CREATE SET VOLATILE TABLE t1
(
col1 INTEGER
,row_start_date DATE
,row_end_date DATE
)
PRIMARY INDEX(col1)
PARTITION BY RANGE_N(row_start_date BETWEEN DATE '2010-01-01' AND DATE '2017-12-31' EACH INTERVAL '1' DAY);

SELECT * FROM t1 WHERE DATE '2015-05-01' BETWEEN ROW_START_DATE AND ROW_END_DATE;

When I explain this query it shows that the PPI is being used.

Explain SELECT * FROM t1 WHERE DATE '2015-05-01' BETWEEN ROW_START_DATE AND ROW_END_DATE;

  1) First, we do an all-AMPs RETRIEVE step from 1947 partitions of
     STUDENT101.t1 with a condition of ("(STUDENT101.t1.row_start_date
     <= DATE '2015-05-01') AND (STUDENT101.t1.row_end_date >= DATE
     '2015-05-01')") into Spool 1 (group_amps), which is built locally
     on the AMPs.  The size of Spool 1 is estimated with no confidence
     to be 1 row (45 bytes).  The estimated time for this step is 0.04
     seconds.
  2) Finally, we send out an END TRANSACTION step to all AMPs involved
     in processing the request.
  -> The contents of Spool 1 are sent back to the user as the result of
     statement 1.  The total estimated time is 0.04 seconds.
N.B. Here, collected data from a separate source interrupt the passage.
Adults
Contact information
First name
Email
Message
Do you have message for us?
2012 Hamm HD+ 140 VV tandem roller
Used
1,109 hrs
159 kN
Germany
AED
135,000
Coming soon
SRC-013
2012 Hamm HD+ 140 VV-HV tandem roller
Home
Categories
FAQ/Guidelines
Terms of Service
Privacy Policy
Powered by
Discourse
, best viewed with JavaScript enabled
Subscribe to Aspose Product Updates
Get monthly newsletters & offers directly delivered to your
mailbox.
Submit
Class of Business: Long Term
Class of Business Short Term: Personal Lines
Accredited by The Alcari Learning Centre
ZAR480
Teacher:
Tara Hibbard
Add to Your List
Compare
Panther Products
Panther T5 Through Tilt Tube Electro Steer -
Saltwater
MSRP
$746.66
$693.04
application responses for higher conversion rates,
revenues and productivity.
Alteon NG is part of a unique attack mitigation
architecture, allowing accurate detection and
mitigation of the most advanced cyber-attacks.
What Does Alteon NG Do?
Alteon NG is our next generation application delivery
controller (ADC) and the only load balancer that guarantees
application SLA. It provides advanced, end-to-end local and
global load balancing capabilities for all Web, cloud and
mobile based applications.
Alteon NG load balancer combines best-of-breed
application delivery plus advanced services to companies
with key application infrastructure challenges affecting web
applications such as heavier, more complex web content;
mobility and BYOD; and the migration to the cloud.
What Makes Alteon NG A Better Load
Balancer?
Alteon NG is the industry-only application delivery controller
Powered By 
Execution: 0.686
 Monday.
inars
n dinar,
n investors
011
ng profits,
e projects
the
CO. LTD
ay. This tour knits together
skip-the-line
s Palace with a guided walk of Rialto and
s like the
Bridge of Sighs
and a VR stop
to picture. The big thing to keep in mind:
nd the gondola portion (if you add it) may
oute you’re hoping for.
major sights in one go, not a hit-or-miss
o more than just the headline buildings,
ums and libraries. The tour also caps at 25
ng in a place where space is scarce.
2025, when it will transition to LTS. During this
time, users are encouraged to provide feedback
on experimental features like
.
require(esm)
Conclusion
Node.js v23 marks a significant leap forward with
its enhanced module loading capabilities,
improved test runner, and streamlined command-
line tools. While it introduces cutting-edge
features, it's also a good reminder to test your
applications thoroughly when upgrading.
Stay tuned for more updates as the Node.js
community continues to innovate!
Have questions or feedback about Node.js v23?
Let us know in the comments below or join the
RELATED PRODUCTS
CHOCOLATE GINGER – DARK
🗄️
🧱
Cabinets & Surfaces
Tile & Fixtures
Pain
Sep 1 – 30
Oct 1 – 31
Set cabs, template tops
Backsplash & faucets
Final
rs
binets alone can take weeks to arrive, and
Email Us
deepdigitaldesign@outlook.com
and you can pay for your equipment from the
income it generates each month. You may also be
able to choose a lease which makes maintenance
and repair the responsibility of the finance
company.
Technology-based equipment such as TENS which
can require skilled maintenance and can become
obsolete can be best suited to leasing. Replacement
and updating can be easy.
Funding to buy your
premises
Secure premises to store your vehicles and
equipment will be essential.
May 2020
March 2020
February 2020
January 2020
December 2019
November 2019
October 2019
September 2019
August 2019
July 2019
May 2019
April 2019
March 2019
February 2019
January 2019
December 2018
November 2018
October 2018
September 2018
This might help with what you want to do.

 

Cheers,

Dave

Ward Analytics Ltd - information in motion
www: http://www.ward-analytics.com
Enthusiast

Re: What's the best way to Partition for BETWEEN?

Hmmmm INTERESTING! I'll do some checking over here too on that idea. Thanks for posting it!